When environmentalists aren’t aping the war on terror (‘you’re either with us or against us‘, not to mention sexing up documents to generate an unwarranted sense of urgency) they can sometimes sound uncannily like the lunatic extremists that the war on terror is supposed to be against.

Take Tony Juniper’s (Executive Director of Friends of the Earth UK) comments in today’s Observer, in an article reporting on a leaked draft of the IPCC WGIII Summary for Policymakers:

Last night Tony Juniper, executive director of the environmental pressure group Friends of the Earth, said far more fundamental lifestyle changes were needed than had been considered by the UN group. ‘Simply replacing one set of technologies with another set of technologies won’t work, especially when there are such big downsides with some of them,’ he said. Nuclear reactors are dangerous and land clearance and chemical pesticides and fertilisers used to grow fuel crops can cause huge environmental damage, he added. ‘Structural change to the economy, behaviour change and culture change – those have to be elements in a world of decarbonisation,’ said Juniper.
 

What is striking about Juniper’s reaction is that he seems happy to welcome the IPCC’s ‘scientific consensus’ when it suits him, but when the IPCC starts developing technological solutions to the problem of climate change, it doesn’t suit him. For Juniper, technology is the cause of the world’s problems. In which case, how could he possibly see it as a solution to them? He doesn’t want technological fixes. After all, they only encourage the root causes of the problem – our decadence. The problem, according to Juniper, is not technical, it is ethical, so it is a point of principle that only ‘fundamental lifestyle changes’ are good enough. In fact, environmentalists are prone to argue this line to the extent that one can be left wondering whether changing the economy, behaviour and culture is a higher priority than actually ‘saving the planet’.

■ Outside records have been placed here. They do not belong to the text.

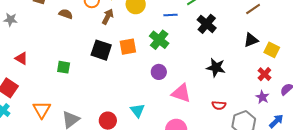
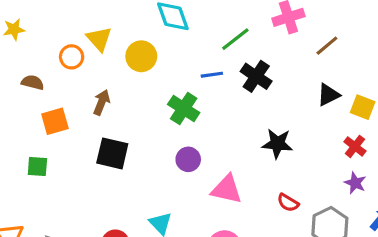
blue line: (171, 15) -> (212, 75), moved
brown arrow: (108, 17) -> (102, 102), moved
orange square: (128, 47) -> (55, 121), moved
black square: (101, 50) -> (112, 153), moved
red semicircle: (219, 105) -> (288, 203), turned 32

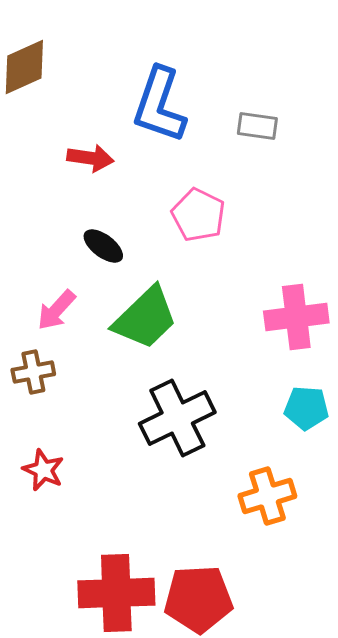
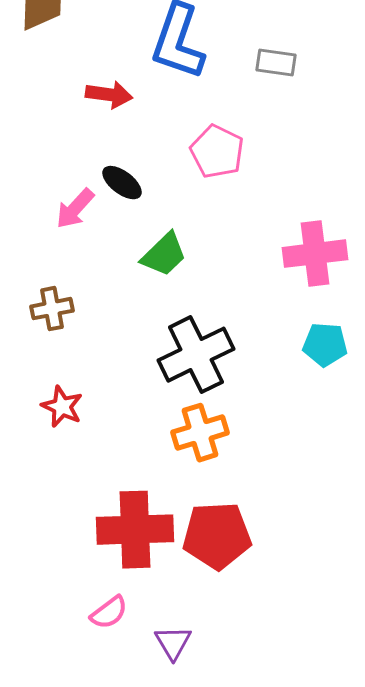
pink arrow: (56, 310) -> (75, 209), moved
green trapezoid: (145, 318) -> (164, 255), size x0.7
orange cross: (267, 496) -> (200, 433), moved

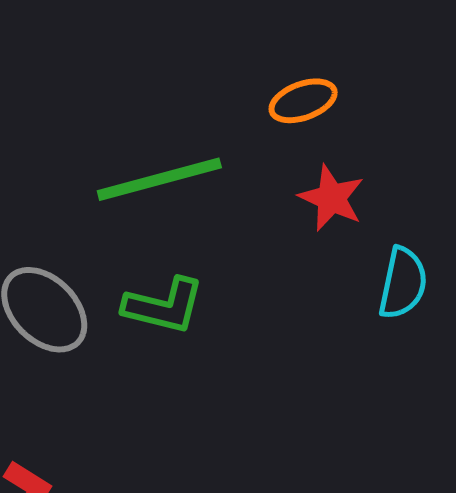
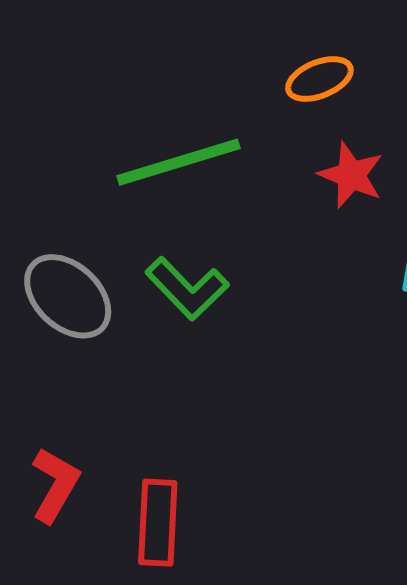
green L-shape: (164, 306) -> (187, 288), turned 34

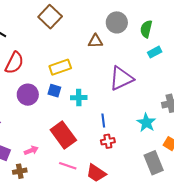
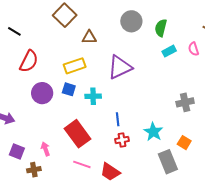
brown triangle: (95, 41) -> (89, 37), moved
purple triangle: (121, 78) -> (120, 67), moved
cyan star: (146, 123) -> (153, 132), moved
pink arrow: (31, 150) -> (45, 149), turned -88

Compare Juniper’s view of the industrial world to that of Theodore Kaczynski (aka the Unabomber)…

The Industrial Revolution and its consequences have been a disaster for the human race. They have greatly increased the life-expectancy of those of us who live in “advanced” countries, but they have destabilized society, have made life unfulfilling, have subjected human beings to indignities, have led to widespread psychological suffering (in the Third World to physical suffering as well) and have inflicted severe damage on the natural world. The continued development of technology will worsen the situation… But we do outline in a very general way the measures that those who hate the industrial system should take in order to prepare the way for a revolution against that form of society. This is not to be a POLITICAL revolution. Its object will be to overthrow not governments but the economic and technological basis of the present society
 

There are, of course, still important differences between Juniper and Kaczynski. First, Friends of the Earth aren’t trying to bomb us into submission. Also, in stark contrast to Kaczynski, Juniper calls for the government to implement the regulation of lifestyle, economics and culture that he demands. In this respect, Juniper is apparently advocating a return not only to a pre-technological society, but to political medievalism. Juniper is apparently more Taliban than Unabomber.

Just as the Taliban arrested people in possession of music, televisions and radios for their corrupting influence on society’s relationship with God, Juniper imagines engineered solutions to climate change to be corrupting our relationship with nature. This isn’t a view of humanity that can be sustained by science. Indeed, it is inherently anti-science, which is why Juniper has to drop the ‘science’ as soon as starts to challenge his ‘ethical’ perspective. In his vision, the state monitors our behaviour, regulates consumption and oversees material sacrifice.

Given that the environmentalists oscillate so easily between the rhetoric of the White House and cave-dwelling Luddites, perhaps they should go off and have a war with themselves and leave the rest of us to work out how best to proceed toward an uncertain future.